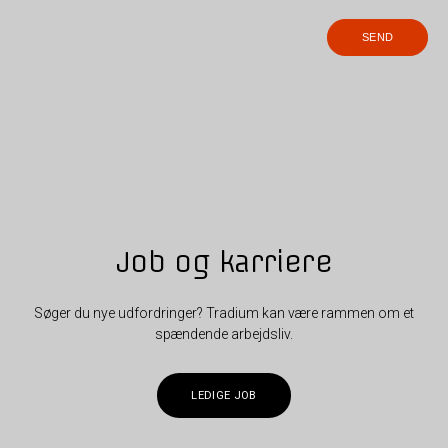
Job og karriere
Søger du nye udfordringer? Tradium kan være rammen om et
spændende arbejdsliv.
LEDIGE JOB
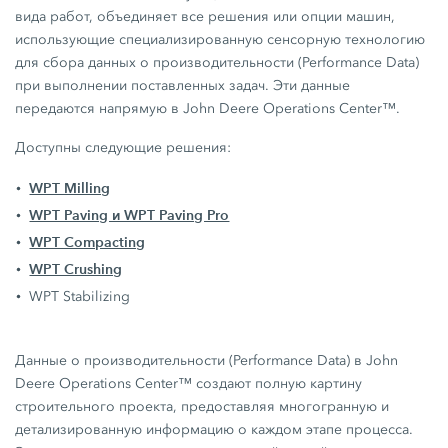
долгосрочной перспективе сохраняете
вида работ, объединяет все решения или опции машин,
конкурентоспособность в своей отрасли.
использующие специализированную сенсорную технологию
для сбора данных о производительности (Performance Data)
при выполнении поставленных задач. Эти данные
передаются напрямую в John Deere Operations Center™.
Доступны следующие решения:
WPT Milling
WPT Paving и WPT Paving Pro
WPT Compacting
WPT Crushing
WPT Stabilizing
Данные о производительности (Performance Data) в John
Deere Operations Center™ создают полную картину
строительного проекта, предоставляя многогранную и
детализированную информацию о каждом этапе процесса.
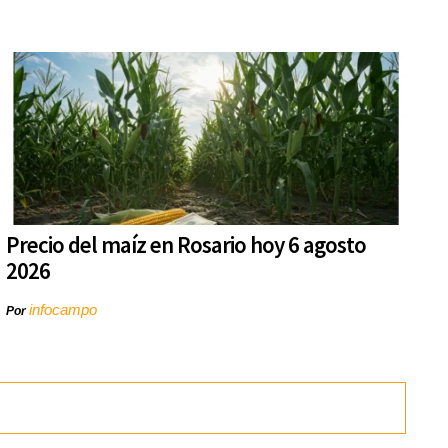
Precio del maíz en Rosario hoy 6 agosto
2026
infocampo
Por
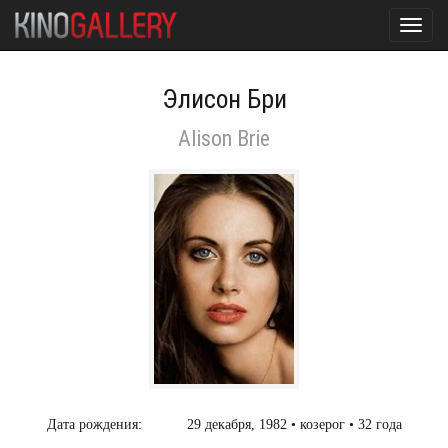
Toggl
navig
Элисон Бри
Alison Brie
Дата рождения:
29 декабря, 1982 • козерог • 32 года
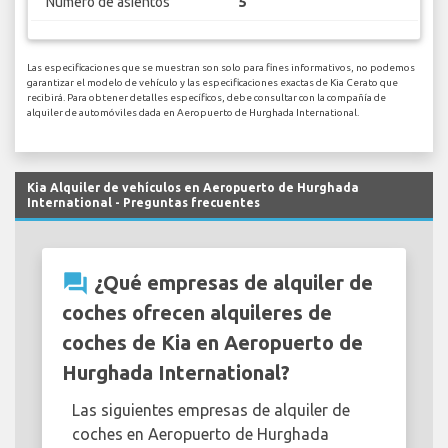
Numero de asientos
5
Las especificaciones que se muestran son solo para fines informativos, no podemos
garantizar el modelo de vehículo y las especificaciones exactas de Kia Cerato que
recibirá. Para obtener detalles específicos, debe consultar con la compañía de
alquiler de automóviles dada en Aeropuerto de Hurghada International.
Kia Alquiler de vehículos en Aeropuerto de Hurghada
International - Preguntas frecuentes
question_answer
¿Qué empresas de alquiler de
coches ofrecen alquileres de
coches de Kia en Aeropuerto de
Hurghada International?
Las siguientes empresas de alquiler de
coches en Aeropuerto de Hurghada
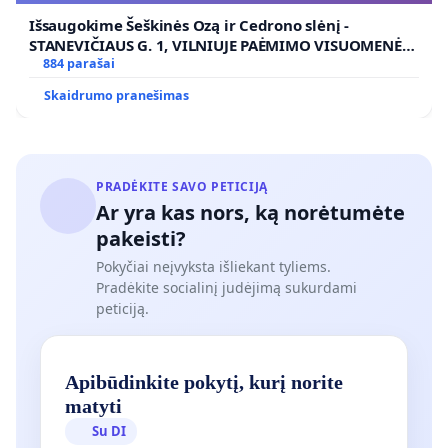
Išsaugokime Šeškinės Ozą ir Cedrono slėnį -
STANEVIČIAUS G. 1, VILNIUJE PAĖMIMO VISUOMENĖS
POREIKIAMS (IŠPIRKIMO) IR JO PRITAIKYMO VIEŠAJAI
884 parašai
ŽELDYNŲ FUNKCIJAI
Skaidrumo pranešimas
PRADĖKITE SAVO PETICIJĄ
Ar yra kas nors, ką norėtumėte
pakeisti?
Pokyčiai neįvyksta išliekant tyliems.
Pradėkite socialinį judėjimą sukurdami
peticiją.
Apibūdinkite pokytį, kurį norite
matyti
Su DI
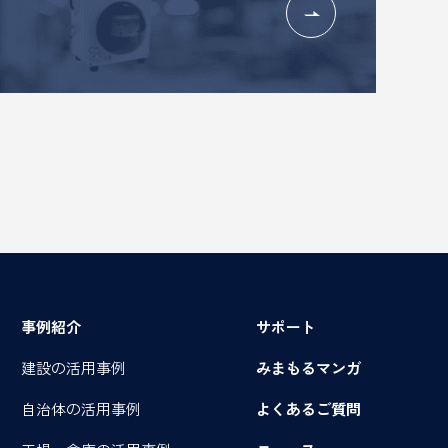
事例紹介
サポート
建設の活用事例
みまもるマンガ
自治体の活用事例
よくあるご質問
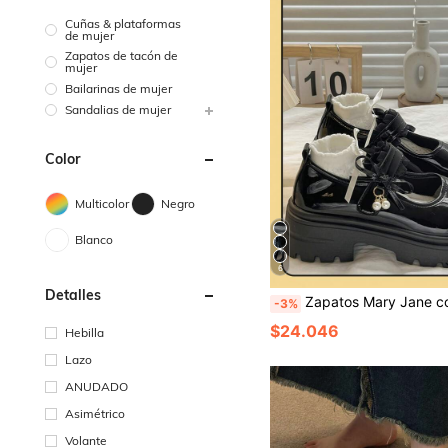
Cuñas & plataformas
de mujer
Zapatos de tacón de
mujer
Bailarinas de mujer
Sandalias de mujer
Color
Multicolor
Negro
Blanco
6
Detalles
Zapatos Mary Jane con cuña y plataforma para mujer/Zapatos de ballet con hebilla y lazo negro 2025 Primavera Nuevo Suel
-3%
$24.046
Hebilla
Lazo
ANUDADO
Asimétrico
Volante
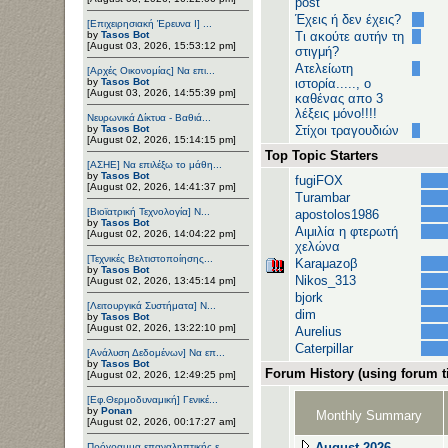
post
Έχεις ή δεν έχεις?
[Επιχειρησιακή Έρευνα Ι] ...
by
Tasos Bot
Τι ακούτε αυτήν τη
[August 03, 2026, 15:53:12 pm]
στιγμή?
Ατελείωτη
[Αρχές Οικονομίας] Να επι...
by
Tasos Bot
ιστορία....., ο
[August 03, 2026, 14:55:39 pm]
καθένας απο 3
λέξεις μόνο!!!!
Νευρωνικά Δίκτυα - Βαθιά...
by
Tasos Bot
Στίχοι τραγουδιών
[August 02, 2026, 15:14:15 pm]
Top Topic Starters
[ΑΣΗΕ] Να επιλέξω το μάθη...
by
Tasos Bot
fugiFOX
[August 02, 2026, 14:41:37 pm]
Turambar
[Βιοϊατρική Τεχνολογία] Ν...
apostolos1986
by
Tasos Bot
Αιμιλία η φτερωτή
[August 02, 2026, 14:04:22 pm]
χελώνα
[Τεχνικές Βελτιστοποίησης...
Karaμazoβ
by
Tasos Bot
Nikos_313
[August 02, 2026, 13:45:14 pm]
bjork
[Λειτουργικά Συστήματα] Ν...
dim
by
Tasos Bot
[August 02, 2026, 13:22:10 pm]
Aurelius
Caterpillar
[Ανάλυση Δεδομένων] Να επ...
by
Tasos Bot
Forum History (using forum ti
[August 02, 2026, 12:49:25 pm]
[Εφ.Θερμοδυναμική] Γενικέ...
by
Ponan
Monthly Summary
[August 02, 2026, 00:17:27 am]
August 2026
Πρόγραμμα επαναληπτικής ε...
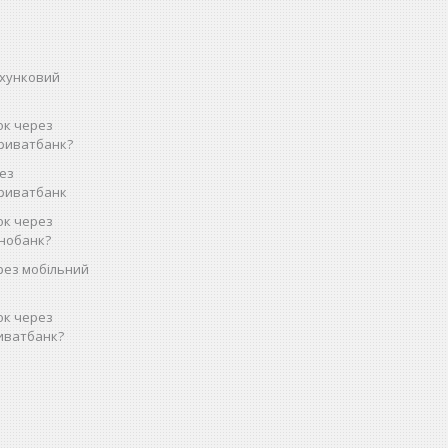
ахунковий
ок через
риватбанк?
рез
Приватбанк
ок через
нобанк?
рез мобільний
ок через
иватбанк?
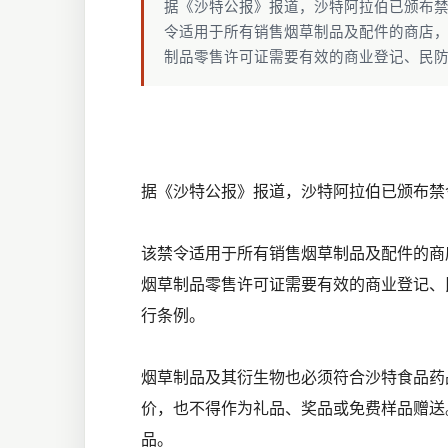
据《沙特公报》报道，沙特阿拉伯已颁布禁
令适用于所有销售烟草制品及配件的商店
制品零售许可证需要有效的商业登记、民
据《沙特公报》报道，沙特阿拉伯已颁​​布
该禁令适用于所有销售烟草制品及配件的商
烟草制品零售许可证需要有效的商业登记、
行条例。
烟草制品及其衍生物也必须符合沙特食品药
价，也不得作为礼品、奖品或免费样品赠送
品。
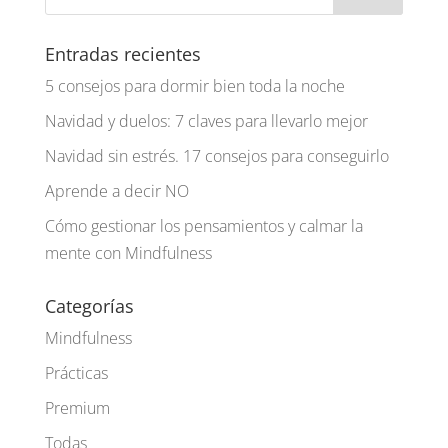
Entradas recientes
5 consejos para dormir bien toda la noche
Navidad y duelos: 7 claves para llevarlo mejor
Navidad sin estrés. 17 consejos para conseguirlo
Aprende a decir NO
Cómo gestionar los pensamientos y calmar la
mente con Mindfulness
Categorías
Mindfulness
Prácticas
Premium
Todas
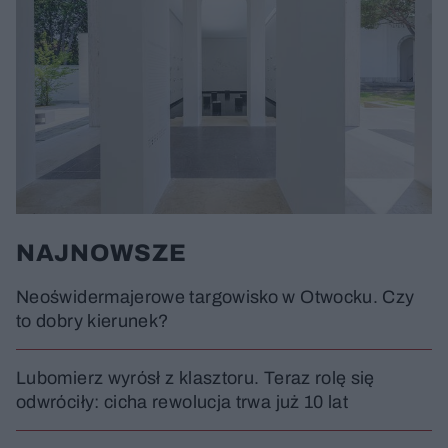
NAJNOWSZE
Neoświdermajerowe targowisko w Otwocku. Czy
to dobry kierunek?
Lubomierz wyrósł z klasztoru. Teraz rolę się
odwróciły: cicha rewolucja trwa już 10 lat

*PROBLEM:*
Search the data and copy each line containing "Performance".

*RESULT BELOW:*
для сбора данных о производительности (Performance Data)
Данные о производительности (Performance Data) в John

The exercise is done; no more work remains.